04 March 2017 | 19:00

Risovannyj Zvuk: Graphical Sound in Soviet Russia and beyond #274

There is a little awareness that in 1930-s while Rudolf Pfenninger and Oskar Fischinger in Germany were trying to produce experimental sound works purely with drawing methods, the same efforts were made by Arseny Avraamov in USSR. The hidden history of graphical sound in Soviet Russia would still be little known in modern Russia and almost unknown outside of the country, if Andrey Smirnov in 2013 didn't present the book "Sound in Z", where the results of his longstanding research were published. "Risovannyj Zvuk" is aimed to give an overview of the history of graphical sound in Soviet Russia and beyond as well as to show the modern interpretation of it. 

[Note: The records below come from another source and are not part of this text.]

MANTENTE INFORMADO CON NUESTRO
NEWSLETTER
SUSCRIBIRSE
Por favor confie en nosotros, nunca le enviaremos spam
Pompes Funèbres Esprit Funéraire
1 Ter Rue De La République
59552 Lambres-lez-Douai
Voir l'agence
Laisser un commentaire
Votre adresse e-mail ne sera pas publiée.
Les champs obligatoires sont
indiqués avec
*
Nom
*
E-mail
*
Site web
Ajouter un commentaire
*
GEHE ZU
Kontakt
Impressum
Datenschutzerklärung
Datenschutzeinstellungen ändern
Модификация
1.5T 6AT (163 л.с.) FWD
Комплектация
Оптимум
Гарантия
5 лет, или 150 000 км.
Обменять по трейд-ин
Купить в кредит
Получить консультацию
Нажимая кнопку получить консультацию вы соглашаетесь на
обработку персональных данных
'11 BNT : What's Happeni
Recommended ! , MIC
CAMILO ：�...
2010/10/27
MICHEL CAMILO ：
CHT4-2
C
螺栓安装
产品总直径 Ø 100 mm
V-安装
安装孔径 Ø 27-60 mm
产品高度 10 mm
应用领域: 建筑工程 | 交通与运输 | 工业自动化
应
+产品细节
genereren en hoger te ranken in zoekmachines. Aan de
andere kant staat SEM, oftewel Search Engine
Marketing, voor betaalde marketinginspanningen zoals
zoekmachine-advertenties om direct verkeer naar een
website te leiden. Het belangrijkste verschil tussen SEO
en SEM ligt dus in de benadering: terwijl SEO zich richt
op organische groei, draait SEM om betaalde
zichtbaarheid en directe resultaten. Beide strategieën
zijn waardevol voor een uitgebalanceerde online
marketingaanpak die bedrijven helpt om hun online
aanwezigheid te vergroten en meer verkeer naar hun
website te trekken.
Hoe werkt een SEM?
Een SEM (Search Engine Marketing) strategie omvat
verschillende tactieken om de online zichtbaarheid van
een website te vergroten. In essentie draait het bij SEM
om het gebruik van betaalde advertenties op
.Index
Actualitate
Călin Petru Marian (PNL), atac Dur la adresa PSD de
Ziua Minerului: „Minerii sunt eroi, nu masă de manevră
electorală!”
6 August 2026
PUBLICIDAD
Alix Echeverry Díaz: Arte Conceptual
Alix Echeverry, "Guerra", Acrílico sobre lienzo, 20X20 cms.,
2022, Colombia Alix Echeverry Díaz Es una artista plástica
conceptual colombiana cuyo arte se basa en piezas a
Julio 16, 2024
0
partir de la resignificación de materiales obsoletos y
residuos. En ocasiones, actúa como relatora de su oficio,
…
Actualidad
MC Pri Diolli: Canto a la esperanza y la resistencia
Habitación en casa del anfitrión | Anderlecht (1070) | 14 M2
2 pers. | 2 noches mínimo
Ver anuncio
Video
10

19:00 - opening of the Marcel Schwittlick's installation "Digital motion / Composition #37"
20:00 - Introduction lecture of Jan Thoben, screening and online live interview with Andrey Smirnov
21:00 - Premiere of "Elliptical sound collage" by Patrick K.-H. and AudeRrose (additional programming - Oleg Makarov)

The event is curated by Arina Koreniushkina
Part of the transmediale/CTM Vorspiel 2017 festival



Andrey Smirnov is an interdisciplinary artist, independent curator, collector, writer, composer. He is a researcher and senior lecturer at the Centre for Electroacoustic Music at Moscow State Conservatory, and a lecturer at the Rodchenko School for Modern Photography and Multimedia, where he teaches courses on history and aesthetics of electroacoustic music, sound design and composition, new musical interfaces and physical computing. In 1992-2012 he was the founding director of the Theremin Center in Moscow. He has conducted numerous workshops and master classes in the U.S., Europe and Russia, and participated in various festivals and conferences. Since 1976 he conducts research on the development of electronic music techniques and gestural interfaces. His collection of the historical documents and original electronic musical instruments has been combined with extensive research into the history of music technology with broad experience in composition, interactive performance and curatorial activities. 

Jan Thoben is a musicologist and art historian. He has published on the cultural history of optical sound and co-edited the print and online compendium see-this-sound. Since 2013 he has lectured at universities and art academies in the UK and Germany. Thoben is research and teaching assistant at the Academy of Fine Arts in Leipzig. He also lectures at the Sound Studies and Sonic Arts postgraduate course at the Berlin University of the Arts. 

Marcel Schwittlick is an interdisciplinary artist. With his work he is examining possibilities of combining analog and digital systems. He is interested in digital culture, cybernetic systems and its inclinations on social relationships on all levels. He is experimenting with a variety of media, ranging from digital images, installations, videos and acrylic paintings. Recent developments in artificial intelligence research are having a heavy influence on his work.

"Digital Motion / Composition #37"
The installation draws one instance of the Composition #37 series with a plotter on a piece of paper. This series plays with algorithmic geometric arrangements of computer mouse movement recordings. While this drawing slowly evolves, a microscope is attached to the same axis as the pen. It is capturing the closeup of the drawing revealing alternating black and white lines filtered through the grain of the paper surface.

AudeRrose is multi-disciplinary artist, working with performance, photography, sound and projection. Her imagery plays with narrative structures, developing dreamy and intimate universes, exploring various forms of interplay between body, images in motion, deconstructive narrations and self-mythology. Her performances articulate live scenography protocols, integrating video as an environment medium, often using real-time camera feedback, considering the black box as a possible oneiric space, where sounds and images communicate in a poetic and narrative journey. 

Patrick K.-H. (aka Anton Iakhontov) is sound artist / video artist / composer. He works with sound installations, live and written acousmatic, graphical collage and animation and researches interactive / cross-disciplinary forms, permutating the media, aiming on achieving unexpected mutants. Being member of Theremin Center for Electroacoustic Music at Moscow Conservatory, Moscow Cyber Orchestra and many other international collaborations, he plays and performances in Russia, Austria and Germany. Besides that he puts lots of effort in spreading the knowledge, organizing educational programs and curating events at Media Studio in Alexandrinsky Theatre (St. Petersburg) and in founded by him the Floating Sound Gallery for spatial sound (St.Petersburg).

"Elliptical sound collage"
Visual vivisectional practices upon Chinese ink, sun prints, painting, transforming organic shapes into surreal live collages, reflecting the journey that sound does simultaneously. Both performers, brought up in different conceptual and technical backgrounds, have crossed paths by sharing admiration to graphical sound, from its tradition to modernity – which gives them a pivot for the arising structure submitted within the graphical sound vocabulary.